[EXERCISE AIM] Within the entries underneath, how many lines include the string "reforme"? State only the number.

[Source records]
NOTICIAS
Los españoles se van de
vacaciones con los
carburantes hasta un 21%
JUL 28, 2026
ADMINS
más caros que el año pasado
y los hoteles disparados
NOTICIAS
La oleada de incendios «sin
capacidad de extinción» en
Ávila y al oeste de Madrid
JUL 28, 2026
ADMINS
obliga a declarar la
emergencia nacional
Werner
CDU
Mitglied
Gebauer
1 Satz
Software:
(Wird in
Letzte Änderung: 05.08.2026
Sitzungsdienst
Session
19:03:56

---

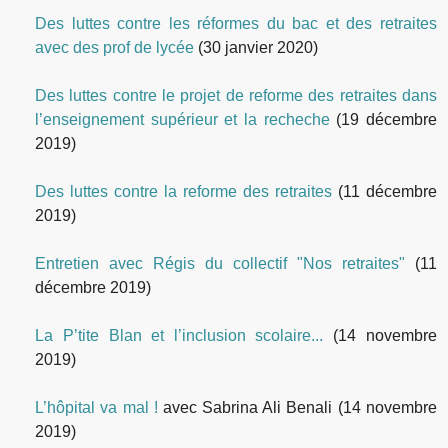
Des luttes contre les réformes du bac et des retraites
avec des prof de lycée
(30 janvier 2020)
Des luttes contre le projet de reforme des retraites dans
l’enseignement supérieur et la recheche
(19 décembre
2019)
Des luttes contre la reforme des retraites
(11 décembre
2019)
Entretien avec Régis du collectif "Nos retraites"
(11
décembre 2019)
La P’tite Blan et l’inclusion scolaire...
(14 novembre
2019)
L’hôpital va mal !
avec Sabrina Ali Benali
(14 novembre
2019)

[ANSWER FOR THE TASK] 2